Five is clever and curious and insatiable. Five is too young for being too cool. Five is a wide-eyed belief that anything can be true. Five is obnoxious but rarely rude. Five is funny and silly and joyous. Five wants to be with you, all the time. Five is sometimes booooored, until you say, hey, want to play restaurant? And five jumps up and says I WILL BE THE CHEF!
Five sometimes cries piteously over a boo-boo. Five is scared of scary movie scenes. Five undergoes a startling transformation during sleep: the sharp angles and pointy elbows disappear, the mouth softens into a milk-drinking shape; five is a baby again.

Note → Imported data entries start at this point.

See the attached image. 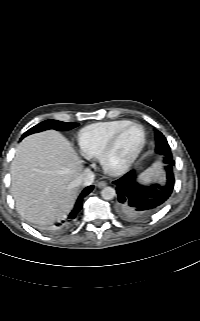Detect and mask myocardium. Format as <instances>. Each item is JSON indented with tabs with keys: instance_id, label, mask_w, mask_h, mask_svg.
Instances as JSON below:
<instances>
[{
	"instance_id": "myocardium-1",
	"label": "myocardium",
	"mask_w": 200,
	"mask_h": 321,
	"mask_svg": "<svg viewBox=\"0 0 200 321\" xmlns=\"http://www.w3.org/2000/svg\"><path fill=\"white\" fill-rule=\"evenodd\" d=\"M132 126H136L141 129L142 141L138 146V148L134 151V153L129 157V159L126 162H124L119 166H112L109 162L110 156L112 155L114 149L116 148L121 135L124 133L125 130H127L129 127H132ZM145 145H146L145 128L137 122H129L123 127H121L119 130H117L116 133L111 137L109 142L106 144V146L104 147V149L99 155L100 165L107 174L111 176H121L130 170L132 165L135 163V161L143 151Z\"/></svg>"
}]
</instances>
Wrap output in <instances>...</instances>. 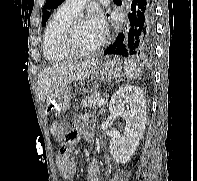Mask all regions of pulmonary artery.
<instances>
[{
    "label": "pulmonary artery",
    "mask_w": 197,
    "mask_h": 181,
    "mask_svg": "<svg viewBox=\"0 0 197 181\" xmlns=\"http://www.w3.org/2000/svg\"><path fill=\"white\" fill-rule=\"evenodd\" d=\"M87 2L88 0H66L63 6L66 9L79 14L83 10Z\"/></svg>",
    "instance_id": "pulmonary-artery-1"
}]
</instances>
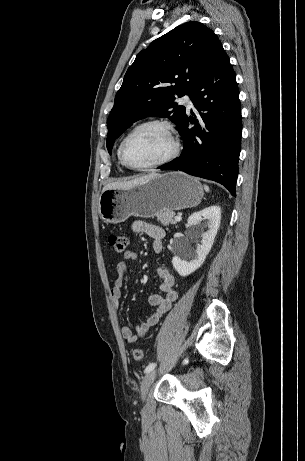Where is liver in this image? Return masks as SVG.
I'll use <instances>...</instances> for the list:
<instances>
[{"label":"liver","instance_id":"liver-1","mask_svg":"<svg viewBox=\"0 0 305 461\" xmlns=\"http://www.w3.org/2000/svg\"><path fill=\"white\" fill-rule=\"evenodd\" d=\"M156 176H158V174L152 173V174L142 176V177H138V178H135V179L129 180V181H119V182L108 183L103 187L102 192L105 191V190H109V189H127V188H131V187H134V186H136L138 184L144 183L145 181H147V180H149L151 178H154Z\"/></svg>","mask_w":305,"mask_h":461}]
</instances>
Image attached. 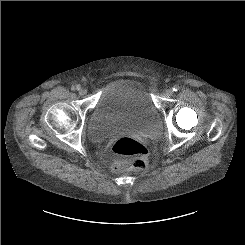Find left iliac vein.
Masks as SVG:
<instances>
[{"instance_id": "4c4485c4", "label": "left iliac vein", "mask_w": 245, "mask_h": 245, "mask_svg": "<svg viewBox=\"0 0 245 245\" xmlns=\"http://www.w3.org/2000/svg\"><path fill=\"white\" fill-rule=\"evenodd\" d=\"M165 95H166L167 97L172 96V95H173V90H172V89H167L166 92H165Z\"/></svg>"}]
</instances>
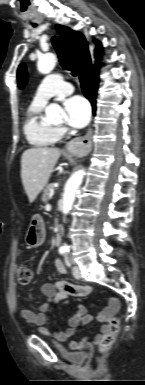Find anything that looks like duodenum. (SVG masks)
Wrapping results in <instances>:
<instances>
[{
    "mask_svg": "<svg viewBox=\"0 0 145 385\" xmlns=\"http://www.w3.org/2000/svg\"><path fill=\"white\" fill-rule=\"evenodd\" d=\"M54 243L56 246H59L61 244V236L60 234H56L55 237H54Z\"/></svg>",
    "mask_w": 145,
    "mask_h": 385,
    "instance_id": "410a0bca",
    "label": "duodenum"
}]
</instances>
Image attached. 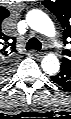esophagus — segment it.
<instances>
[{
	"label": "esophagus",
	"instance_id": "esophagus-1",
	"mask_svg": "<svg viewBox=\"0 0 71 119\" xmlns=\"http://www.w3.org/2000/svg\"><path fill=\"white\" fill-rule=\"evenodd\" d=\"M33 55L38 58H41V57H43L44 54H43V52L33 51Z\"/></svg>",
	"mask_w": 71,
	"mask_h": 119
}]
</instances>
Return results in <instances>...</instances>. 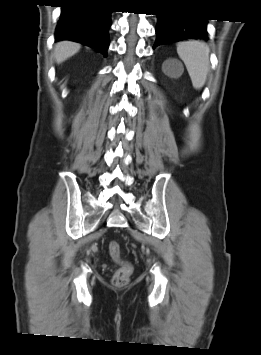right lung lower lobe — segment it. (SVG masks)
<instances>
[{
    "label": "right lung lower lobe",
    "instance_id": "1",
    "mask_svg": "<svg viewBox=\"0 0 261 355\" xmlns=\"http://www.w3.org/2000/svg\"><path fill=\"white\" fill-rule=\"evenodd\" d=\"M101 1H62L61 18L56 28L55 40H72L86 44L106 56L111 11L103 8Z\"/></svg>",
    "mask_w": 261,
    "mask_h": 355
}]
</instances>
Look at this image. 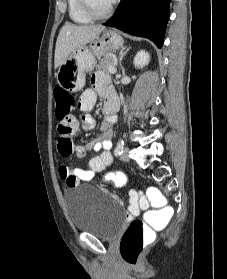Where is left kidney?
<instances>
[{"label":"left kidney","instance_id":"obj_1","mask_svg":"<svg viewBox=\"0 0 227 279\" xmlns=\"http://www.w3.org/2000/svg\"><path fill=\"white\" fill-rule=\"evenodd\" d=\"M150 60V55L145 50H140L137 52L136 56L134 57V66L135 68H143L148 65Z\"/></svg>","mask_w":227,"mask_h":279}]
</instances>
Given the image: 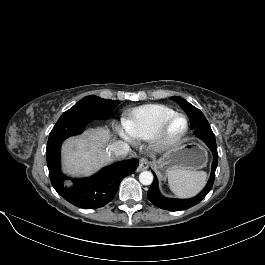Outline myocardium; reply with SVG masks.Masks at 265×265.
<instances>
[{"mask_svg":"<svg viewBox=\"0 0 265 265\" xmlns=\"http://www.w3.org/2000/svg\"><path fill=\"white\" fill-rule=\"evenodd\" d=\"M176 118H182L184 120V127L183 129L175 135H171L169 130ZM189 129V121L188 118L179 112H174L169 117H167L159 126L155 135L151 138L153 145L161 150H166L171 147L176 146L179 144L184 136L187 134Z\"/></svg>","mask_w":265,"mask_h":265,"instance_id":"obj_1","label":"myocardium"}]
</instances>
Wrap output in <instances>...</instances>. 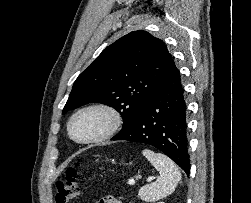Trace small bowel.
Segmentation results:
<instances>
[{"label":"small bowel","mask_w":251,"mask_h":203,"mask_svg":"<svg viewBox=\"0 0 251 203\" xmlns=\"http://www.w3.org/2000/svg\"><path fill=\"white\" fill-rule=\"evenodd\" d=\"M98 203H122V202L114 197L107 196L99 200Z\"/></svg>","instance_id":"c3829d8e"}]
</instances>
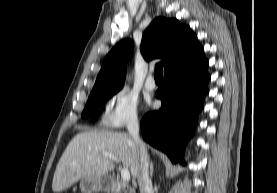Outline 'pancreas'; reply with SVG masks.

I've said before that I wish I could freeze time, hold onto whatever childhood stage we're in, but I've always held a contrary desire to fast-forward at the same time. Get out of the tantrums, the diapers, the obstinate refusals, the inability to fully communicate—there have always been some major frustrations along with the magic.
Not five, though. There isn't a damn thing wrong with five. What a lovely miracle we get a full year of it, what a heartbreak it will go so fast.
Do you have a favorite childhood age yet?